From the records below, transcribe exactly the lines that begin at the line with "iendship with" and end at the line with "QUICK LINKS", both included.

# STUDY MATERIAL
· · · · ·
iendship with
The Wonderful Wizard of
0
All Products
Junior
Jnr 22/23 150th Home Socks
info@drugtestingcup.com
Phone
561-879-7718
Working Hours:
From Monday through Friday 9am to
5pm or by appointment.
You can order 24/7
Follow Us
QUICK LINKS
· · · · ·
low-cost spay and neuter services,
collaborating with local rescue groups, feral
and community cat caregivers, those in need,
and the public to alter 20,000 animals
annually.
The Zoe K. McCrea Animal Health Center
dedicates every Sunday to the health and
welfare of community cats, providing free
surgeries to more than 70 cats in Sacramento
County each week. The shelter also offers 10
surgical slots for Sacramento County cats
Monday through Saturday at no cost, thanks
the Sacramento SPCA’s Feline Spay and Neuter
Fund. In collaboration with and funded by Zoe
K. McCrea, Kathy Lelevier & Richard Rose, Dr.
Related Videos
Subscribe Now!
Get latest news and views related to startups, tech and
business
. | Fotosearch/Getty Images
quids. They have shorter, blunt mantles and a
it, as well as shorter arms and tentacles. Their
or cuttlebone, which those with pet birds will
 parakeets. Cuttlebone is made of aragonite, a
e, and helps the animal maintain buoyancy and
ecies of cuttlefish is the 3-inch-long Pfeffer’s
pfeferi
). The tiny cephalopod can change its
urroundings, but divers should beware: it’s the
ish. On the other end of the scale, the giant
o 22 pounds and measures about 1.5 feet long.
· · · · ·
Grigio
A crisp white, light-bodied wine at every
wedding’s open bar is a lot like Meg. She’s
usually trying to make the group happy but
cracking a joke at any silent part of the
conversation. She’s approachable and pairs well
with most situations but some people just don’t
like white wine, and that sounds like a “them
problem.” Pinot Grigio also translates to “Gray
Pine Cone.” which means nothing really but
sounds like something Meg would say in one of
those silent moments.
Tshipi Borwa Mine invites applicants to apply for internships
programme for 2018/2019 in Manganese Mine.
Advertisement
· · · · ·
# OUTPUT OF THE TASK
iendship with
The Wonderful Wizard of
0
All Products
Junior
Jnr 22/23 150th Home Socks
info@drugtestingcup.com
Phone
561-879-7718
Working Hours:
From Monday through Friday 9am to
5pm or by appointment.
You can order 24/7
Follow Us
QUICK LINKS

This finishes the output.